I personally cannot use coconut ingredients, but a simple search on the web allowed me to find a good alternative. For instance, I used a good quality gluten-free flour for the cheesy biscuit recipe, instead of coconut flour. There are several foods I can't eat, so I have become fairly adept at figuring out alternatives. It may be that I'm so used to doing this that I tend to overlook these issues in cookbooks.
I think this book might be disappointing for people who do not live in major metropolitan areas, as some of the ingredients are not "mainstream" yet and may be difficult to find in smaller, local grocery stores. However, all of the ingredients listed in the pantry stocking list (spices, flours, etc.) are available through Amazon. I actually looked them all up, and promptly added some of the spices to my Christmas wish list shared with family members. They'd make great stocking stuffers!

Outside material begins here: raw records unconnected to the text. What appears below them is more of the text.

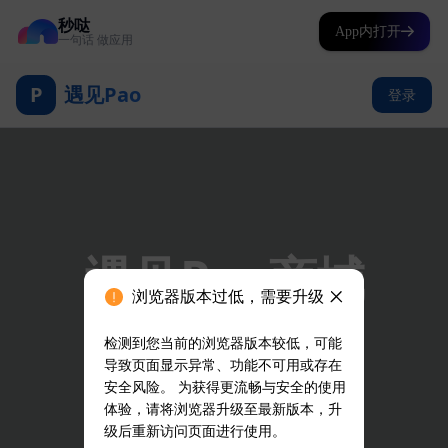
秒哒
App内打开
一句话 做应用
浏览器版本过低，需要升级
检测到您当前的浏览器版本较低，可能
导致页面显示异常、功能不可用或存在
安全风险。 为获得更流畅与安全的使用
体验，请将浏览器升级至最新版本，升
级后重新访问页面进行使用。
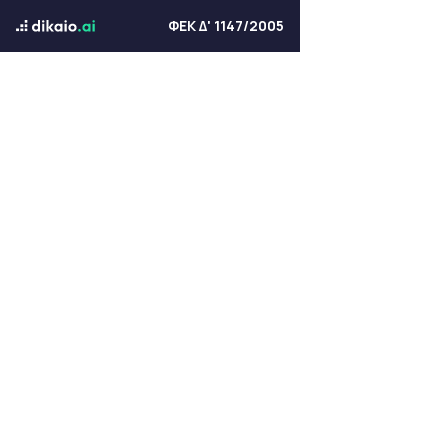
ΦΕΚ Δ' 1147/2005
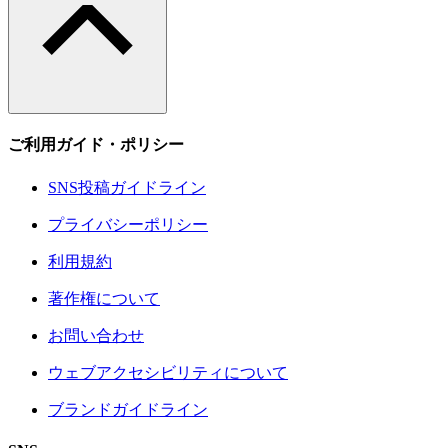
ご利用ガイド・ポリシー
SNS投稿ガイドライン
プライバシーポリシー
利用規約
著作権について
お問い合わせ
ウェブアクセシビリティについて
ブランドガイドライン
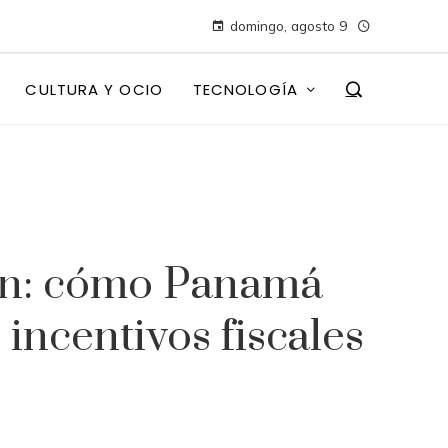
domingo, agosto 9
CULTURA Y OCIO
TECNOLOGÍA
ión: cómo Panamá
 incentivos fiscales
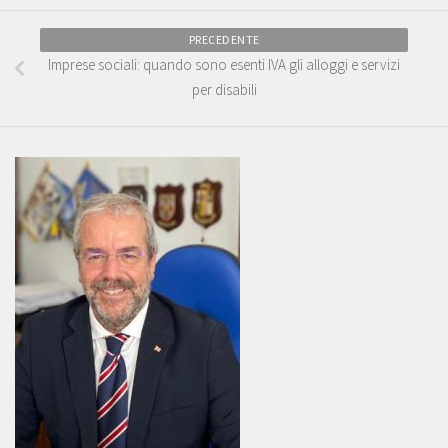
PRECEDENTE
Imprese sociali: quando sono esenti IVA gli alloggi e servizi
per disabili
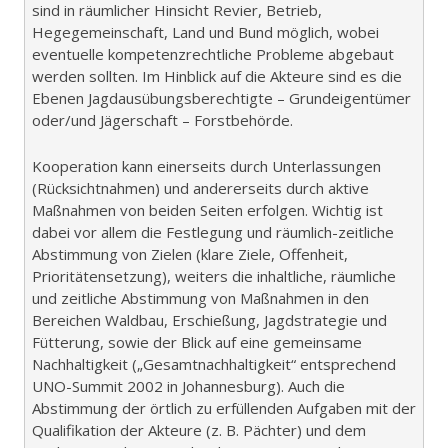
sind in räumlicher Hinsicht Revier, Betrieb,
Hegegemeinschaft, Land und Bund möglich, wobei
eventuelle kompetenzrechtliche Probleme abgebaut
werden sollten. Im Hinblick auf die Akteure sind es die
Ebenen Jagdausübungsberechtigte – Grundeigentümer
oder/und Jägerschaft – Forstbehörde.
Kooperation kann einerseits durch Unterlassungen
(Rücksichtnahmen) und andererseits durch aktive
Maßnahmen von beiden Seiten erfolgen. Wichtig ist
dabei vor allem die Festlegung und räumlich-zeitliche
Abstimmung von Zielen (klare Ziele, Offenheit,
Prioritätensetzung), weiters die inhaltliche, räumliche
und zeitliche Abstimmung von Maßnahmen in den
Bereichen Waldbau, Erschießung, Jagdstrategie und
Fütterung, sowie der Blick auf eine gemeinsame
Nachhaltigkeit („Gesamtnachhaltigkeit“ entsprechend
UNO-Summit 2002 in Johannesburg). Auch die
Abstimmung der örtlich zu erfüllenden Aufgaben mit der
Qualifikation der Akteure (z. B. Pächter) und dem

About being on the plan: I've been on it for one week. So far, I've found it easy to follow and my sugar cravings have actually vanished, which I did not expect. I work full-time and it's been easy to create sugar free meals for lunch. My energy and mood are significantly improved, digestive symptoms have improved, and I've lost 3 pounds without thinking about it. (Weight loss was not my primary motivation for doing this plan, but it's a nice side benefit.) End result: This works for me.

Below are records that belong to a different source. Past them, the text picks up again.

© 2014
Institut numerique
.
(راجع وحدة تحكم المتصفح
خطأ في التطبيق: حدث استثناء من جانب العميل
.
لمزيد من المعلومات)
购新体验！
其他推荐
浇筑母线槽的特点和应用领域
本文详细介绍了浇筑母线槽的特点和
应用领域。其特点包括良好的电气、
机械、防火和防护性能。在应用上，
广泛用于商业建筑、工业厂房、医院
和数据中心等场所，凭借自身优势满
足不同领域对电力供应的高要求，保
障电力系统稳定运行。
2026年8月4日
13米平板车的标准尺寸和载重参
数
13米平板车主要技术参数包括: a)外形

I am recommending this book to my friends and family for its accessible writing style that encourages healthy eating, beautiful pictures and recipes that result in good food.
on June 13, 2014
From a graphic and artistic standpoint, it's a pretty book. The content and substance is very lacking. Not a real program here so the subtitle is very misleading. And frankly a lot of the recipes need work. It makes me wonder how much (if at all) they were tested. I've made nearly every major recipe and none were good. As a decent cook myself, I was very surprised at the general lack of balance. I spent a fair amount of money on food supplies to make these recipes and then spent even more time trying to make them taste good. I would suggest you take a look at this book in a bookstore before ordering it. You may even want to try a few recipes. I'm sorry to say it was so disappointing.
on August 6, 2014
Let's start with this book is gorgeously produced. The pictures are incredible and the recipes, for the most part, are clear and fairly easy to follow. As I was recently advised to lose weight and reduce my sugar intake, I was very interested in this book I was extremely disappointed. The problem I have with the book is with her message, which based on my research and discussion with several doctors and dietitians, is dangerously wrong. There is nothing wrong with all sugar. Whole fruit is a very good thing and people live long, healthy productive lives with a plant and whole fruit diet. Highly processed fructose is another story but then highly processed food of any type is problematic. Ms. Wilson fails to back up her assertions with any scientific data and I know she is not a medical professional and I made the same mistake above. But I'm not writing a book nor is this review going to be 200+ pages.
I don't want it to sound like there is nothing of value in the book. I"m sure some of the recipes produce food that tastes great - I haven't made any of them - but for me the extreme position and the wrong opinion on fructose made her lose all credibility.
I was given a copy of the book for review.